In accord with Akt activity being negatively associated with p-GS 2 + 2a and positively associated with GS activity in our human population, we demonstrated that p-GS 2 + 2a was strongly negatively associated with GS activity. This is in accord with previous studies demonstrating that insulin-resistant individuals, including patients with HIV-associated lipodystrophy (15), obesity (18), T2D (18), and polycystic ovary syndrome (13), displayed both reduced insulin-mediated dephosphorylation of sites 2 + 2a on GS as well as reduced GS activity. p-GS 3a + 3b was not associated with GS activity, which opposes several studies demonstrating that p-GS 3a + 3b inhibits GS activity in rodents (2, 27, 38). However, in studies investigating whether p-GS 3a + 3b can be linked to GS activity in human skeletal muscle, this was seen only in patients with HIV (15) or polycystic ovary syndrome (13) but not in healthy controls (13, 18). Thus, our results suggest that insulin-mediated dephosphorylation of sites 3a + 3b on GS may be permissive rather than directly controlling GS activity in human skeletal muscle from healthy individuals. Although a permissive role of insulin-mediated dephosphorylation of sites 3a + 3b is in contrast to previous rodent and cell model studies (2, 27, 38), it is important to keep in mind that our study is the first human study large enough to investigate this in a human physiologically relevant in vivo setting. The transition from transgenic animals and rodent cell models to humans might explain partly the different results regarding the role of p-GS 3a + 3b on GS activity, highlighting the need for further studies of this important aspect of GS activation in human skeletal muscle. Nonetheless, we acknowledge that our cross-sectional study design does not permit us to exclude a direct role for p-GS 3a + 3b in the regulation of human GS activity.

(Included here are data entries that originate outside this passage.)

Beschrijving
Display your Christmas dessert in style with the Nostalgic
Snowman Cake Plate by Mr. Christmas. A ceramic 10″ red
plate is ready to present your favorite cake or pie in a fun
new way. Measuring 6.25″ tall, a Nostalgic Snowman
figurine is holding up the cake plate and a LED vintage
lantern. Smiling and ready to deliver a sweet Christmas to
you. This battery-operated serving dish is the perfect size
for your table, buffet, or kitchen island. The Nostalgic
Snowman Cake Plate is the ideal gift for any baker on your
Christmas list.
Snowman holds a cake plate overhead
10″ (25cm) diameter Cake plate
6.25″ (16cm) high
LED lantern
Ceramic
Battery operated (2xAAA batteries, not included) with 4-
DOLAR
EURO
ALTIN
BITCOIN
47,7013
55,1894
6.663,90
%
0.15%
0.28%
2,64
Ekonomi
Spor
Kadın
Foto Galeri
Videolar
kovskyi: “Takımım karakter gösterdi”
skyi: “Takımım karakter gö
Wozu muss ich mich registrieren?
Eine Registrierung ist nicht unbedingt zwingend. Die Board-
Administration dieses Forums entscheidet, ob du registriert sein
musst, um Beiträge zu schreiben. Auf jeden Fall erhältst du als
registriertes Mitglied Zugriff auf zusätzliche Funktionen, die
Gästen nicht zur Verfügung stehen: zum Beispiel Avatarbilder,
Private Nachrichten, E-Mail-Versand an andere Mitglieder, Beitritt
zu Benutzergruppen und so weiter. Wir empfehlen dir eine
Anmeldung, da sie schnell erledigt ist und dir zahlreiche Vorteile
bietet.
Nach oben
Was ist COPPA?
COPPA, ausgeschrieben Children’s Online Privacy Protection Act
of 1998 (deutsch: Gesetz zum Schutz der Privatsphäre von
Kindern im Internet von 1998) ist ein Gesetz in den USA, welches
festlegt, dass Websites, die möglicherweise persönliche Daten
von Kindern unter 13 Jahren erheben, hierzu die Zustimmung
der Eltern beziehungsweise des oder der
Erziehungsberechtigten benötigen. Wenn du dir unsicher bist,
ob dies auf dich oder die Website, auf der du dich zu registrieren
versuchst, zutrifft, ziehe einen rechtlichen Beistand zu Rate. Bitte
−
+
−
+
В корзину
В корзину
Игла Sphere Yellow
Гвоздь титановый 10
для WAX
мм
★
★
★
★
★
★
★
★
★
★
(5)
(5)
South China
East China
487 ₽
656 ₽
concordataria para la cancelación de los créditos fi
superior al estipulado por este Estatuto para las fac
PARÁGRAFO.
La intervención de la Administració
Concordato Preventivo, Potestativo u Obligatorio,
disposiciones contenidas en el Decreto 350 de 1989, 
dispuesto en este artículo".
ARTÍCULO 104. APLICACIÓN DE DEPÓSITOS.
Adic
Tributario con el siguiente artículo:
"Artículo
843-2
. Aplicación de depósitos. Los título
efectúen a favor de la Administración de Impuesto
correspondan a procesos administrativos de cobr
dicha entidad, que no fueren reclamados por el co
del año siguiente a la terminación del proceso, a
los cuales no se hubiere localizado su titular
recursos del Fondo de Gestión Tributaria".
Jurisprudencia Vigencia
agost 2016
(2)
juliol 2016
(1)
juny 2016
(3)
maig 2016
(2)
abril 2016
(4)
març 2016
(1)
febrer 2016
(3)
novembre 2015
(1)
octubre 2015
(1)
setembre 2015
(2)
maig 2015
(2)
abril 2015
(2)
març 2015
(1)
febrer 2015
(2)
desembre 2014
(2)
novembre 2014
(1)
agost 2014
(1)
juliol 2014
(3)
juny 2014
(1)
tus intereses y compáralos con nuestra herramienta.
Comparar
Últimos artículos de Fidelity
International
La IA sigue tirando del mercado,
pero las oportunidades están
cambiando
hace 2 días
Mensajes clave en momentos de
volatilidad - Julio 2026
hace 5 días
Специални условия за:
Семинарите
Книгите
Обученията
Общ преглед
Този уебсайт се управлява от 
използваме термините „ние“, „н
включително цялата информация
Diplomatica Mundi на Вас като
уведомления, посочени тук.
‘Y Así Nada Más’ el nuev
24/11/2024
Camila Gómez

The regression and correlation analyses of the association between GS activity and R_d clamp as well as nonoxidative glucose metabolism indicate that changes in muscle GS activity may have very large effects on whole body glucose metabolism. Our study suggests that Akt2 is not the only major regulator of GS activity, since a doubling of Akt2 phosphorylation/activity was associated with “only” a 10–20% increased GS activity. In this regard, it is important to keep in mind that additional signaling mediators, including the kinases AMPK, PKA, and PKC, are involved in regulating GS activity (6, 17). Nonetheless, this study implicates Akt2 as a critical node in the control of GS in human muscle and presents data on the possible mechanism for this regulation, Akt2-dependent dephosphorylation of sites 2 + 2a on GS.

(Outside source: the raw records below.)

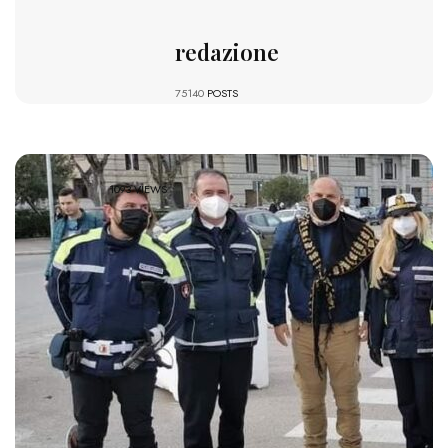
redazione
75140
POSTS
1093 VIEWS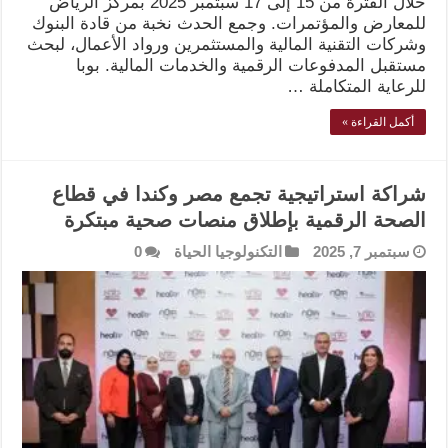
خلال الفترة من 15 إلى 17 سبتمبر 2025 بمركز الرياض
للمعارض والمؤتمرات. وجمع الحدث نخبة من قادة البنوك
وشركات التقنية المالية والمستثمرين ورواد الأعمال، لبحث
مستقبل المدفوعات الرقمية والخدمات المالية. بوبا
للرعاية المتكاملة …
أكمل القراءة »
شراكة استراتيجية تجمع مصر وكندا في قطاع
الصحة الرقمية بإطلاق منصات صحية مبتكرة
سبتمبر 7, 2025
التكنولوجيا الحياة
0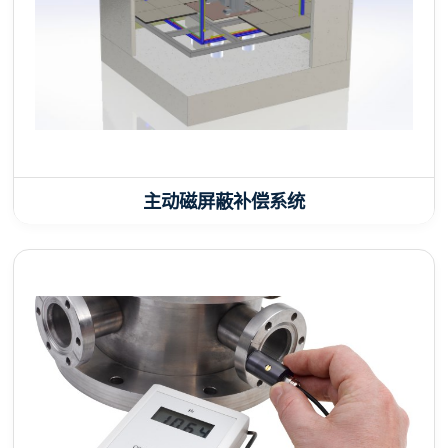
主动磁屏蔽补偿系统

It could be hypothesized that the timing of biopsy excision (after 2 h of insulin stimulation) could affect the results of this study, since the insulin signal might have been attenuated by this “long-term” insulin stimulation. However, this is unlikely, since both we and others have demonstrated that IRTK, IRS-1-PI3K, Akt, and GS activity were not attenuated after 2 h of physiological insulin stimulation in humans (11, 16, 24, 41, 43, 44).

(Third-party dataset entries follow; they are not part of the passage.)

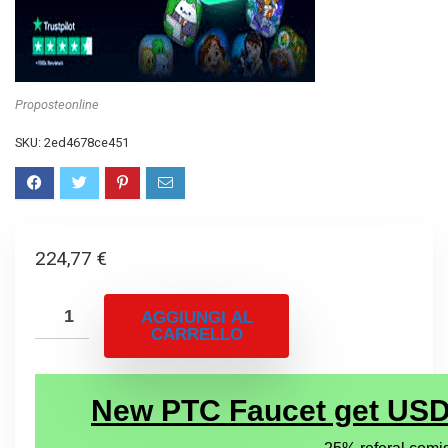
Proposteonline
SKU:
2ed4678ce451
224,77
€
AGGIUNGI AL
CARRELLO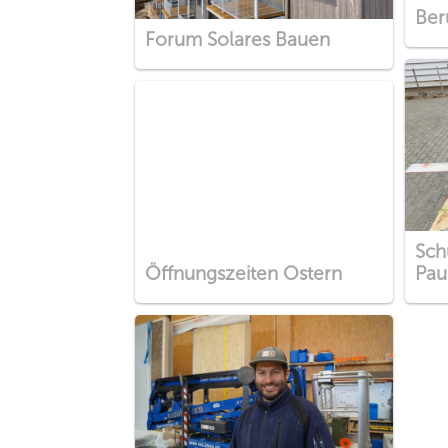
Ber
Forum Solares Bauen
Sch
Öffnungszeiten Ostern
Pau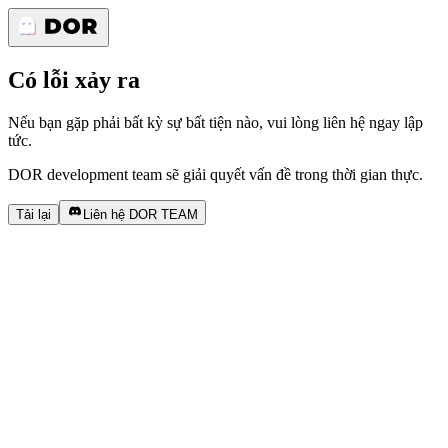
Có lỗi xảy ra
Nếu bạn gặp phải bất kỳ sự bất tiện nào, vui lòng liên hệ ngay lập
tức.
DOR development team sẽ giải quyết vấn đề trong thời gian thực.
Tải lại
Liên hệ DOR TEAM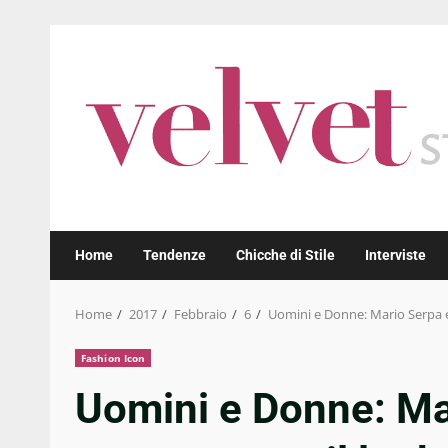
Skip
to
content
Home
Tendenze
Chicche di Stile
Interviste
Home
2017
Febbraio
6
Uomini e Donne: Mario Serpa e
Fashion Icon
Uomini e Donne: Mar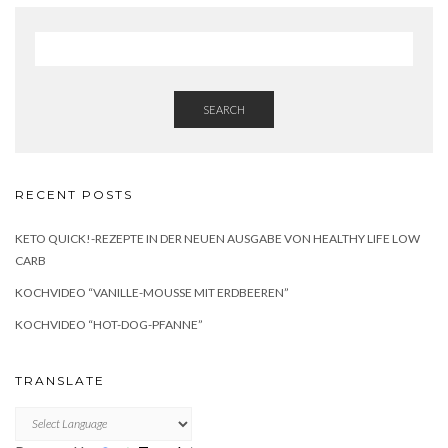
SEARCH
RECENT POSTS
KETO QUICK!-REZEPTE IN DER NEUEN AUSGABE VON HEALTHY LIFE LOW
CARB
KOCHVIDEO “VANILLE-MOUSSE MIT ERDBEEREN”
KOCHVIDEO “HOT-DOG-PFANNE”
TRANSLATE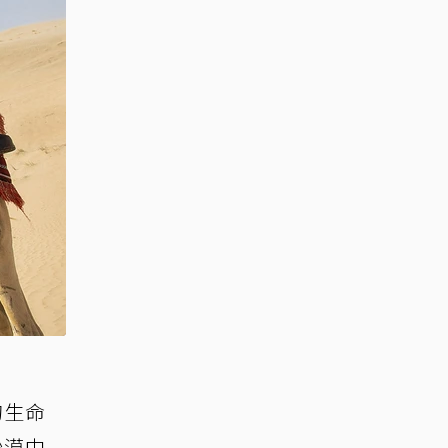
的生命
沙漠中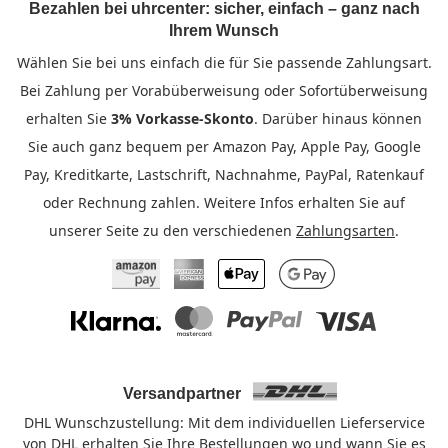
Bezahlen bei uhrcenter: sicher, einfach – ganz nach
Ihrem Wunsch
Wählen Sie bei uns einfach die für Sie passende Zahlungsart.
Bei Zahlung per Vorabüberweisung oder Sofortüberweisung
erhalten Sie
3% Vorkasse-Skonto
. Darüber hinaus können
Sie auch ganz bequem per Amazon Pay, Apple Pay, Google
Pay, Kreditkarte, Lastschrift, Nachnahme, PayPal, Ratenkauf
oder Rechnung zahlen. Weitere Infos erhalten Sie auf
unserer Seite zu den verschiedenen
Zahlungsarten
.
Amazon Pay
American Express
Apple Pay
Google Pay
Klarna
Mastercard
PayPal
Visa
Versandpartner
DHL Wunschzustellung: Mit dem individuellen Lieferservice
von DHL erhalten Sie Ihre Bestellungen wo und wann Sie es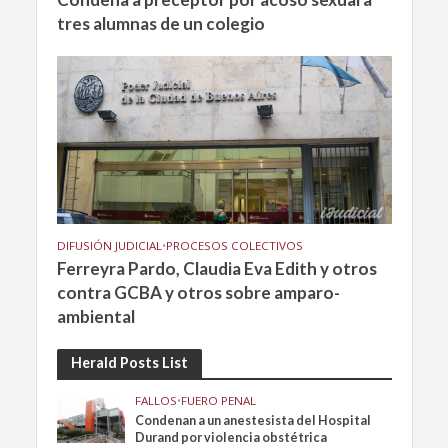
tres alumnas de un colegio
DIFUSIÓN JUDICIAL
•
PROCESOS COLECTIVOS
Ferreyra Pardo, Claudia Eva Edith y otros
contra GCBA y otros sobre amparo-
ambiental
Herald Posts List
FALLOS
•
FUERO PENAL
Condenan a un anestesista del Hospital
Durand por violencia obstétrica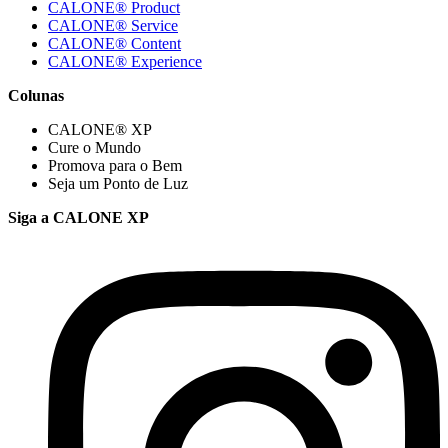
CALONE® Product
CALONE® Service
CALONE® Content
CALONE® Experience
Colunas
CALONE® XP
Cure o Mundo
Promova para o Bem
Seja um Ponto de Luz
Siga a CALONE XP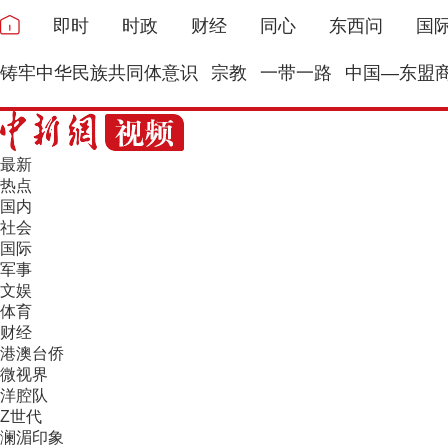
即时
时政
财经
同心
东西问
国
铸牢中华民族共同体意识
宗教
一带一路
中国—东盟
最新
热点
国内
社会
国际
军事
文娱
体育
财经
港澳台侨
微视界
洋腔队
Z世代
澜湄印象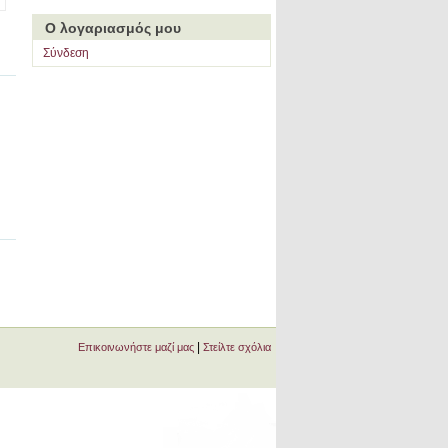
Ο λογαριασμός μου
Σύνδεση
|
Επικοινωνήστε μαζί μας
Στείλτε σχόλια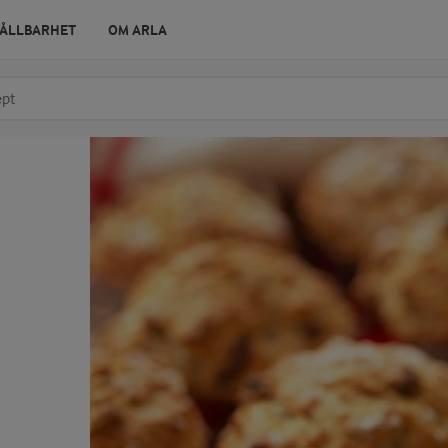
ÅLLBARHET
OM ARLA
r ingrediens
t få förslag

In conclusion, our results suggest that the association between proximal insulin signaling and GS activity in healthy individuals may be mediated primarily through Akt-dependent regulation of NH₂-terminal GS phosphorylation. From this study we hypothesize that although dephosphorylation of sites 3a and 3b seems to be required for GS activation, it is the Akt2-dependent dephosphorylation of sites 2 + 2a that “fine-tunes” the insulin-mediated activation of GS in humans. Nonetheless, additional pathways apart from the canonical insulin signaling pathway seem to be involved in GS activation.

GRANTS

M. Friedrichsen was supported by a grant from the Danish Agency for Science Technology and Innovation. This study was supported by grants from the Danish Medical Research Council, the Danish Strategic Research Council, the Novo Nordisk Foundation, the Danish Diabetes Association, the Lundbeck Foundation, The UNIK Project: Food, Fitness, & Pharma for Health and Disease, supported by the Danish Ministry of Science, Technology, and Innovation, and an integrated 6th Frame Work EU project (EXGENESIS) (contract no. LSHM-CT-2004-005272) from the European Union. This work was supported in part by the National Institutes of Health (R01-AR-42238 to L. J. Goodyear).

DISCLOSURES

B. F. Hansen is employed at Novo Nordisk. A. Vaag has received a grant from Novo Nordisk for this research. M. Friedrichsen and A. Vaag are shareholders at Novo Nordisk.

AUTHOR CONTRIBUTIONS

M.F., H.B.-N., A.V., P.P., and J.F.W. contributed to the conception and design of the research; M.F., J.B.B., E.A.R, C.P., B.F.H., M.F.H., L.J.G., P.P., and J.F.W. performed the experiments; M.F., P.P., and J.F.W. analyzed the data; M.F., R.R.-M., and J.F.W. interpreted the results of the experiments; M.F. and J.B.B. prepared the figures; M.F. drafted manuscript; M.F., J.B.B., E.A.R., R.R.-M., C.P., B.F.H., H.B.-N., M.F.H., L.J.G., A.V., P.P., and J.F.W. edited and revised the manuscript; M.F., J.B.B., E.A.R., R.R.-M., C.P., B.F.H., H.B.-N., M.F.H., L.J.G., A.V., P.P., and J.F.W. approved the final version of the manuscript.

ACKNOWLEDGMENTS

We thank the study participants. Furthermore, we thank Marianne Modest and Betina Bolmgren for skilled technical assistance. Finally, we thank Grahame D. Hardie (Division of Molecular Physiology, University of Dundee, Dundee, UK) and Oluf Pedersen (University of Copenhagen, Copenhagen, Denmark) for their kind donation of antibodies against phosphorylated GS and total GS, respectively.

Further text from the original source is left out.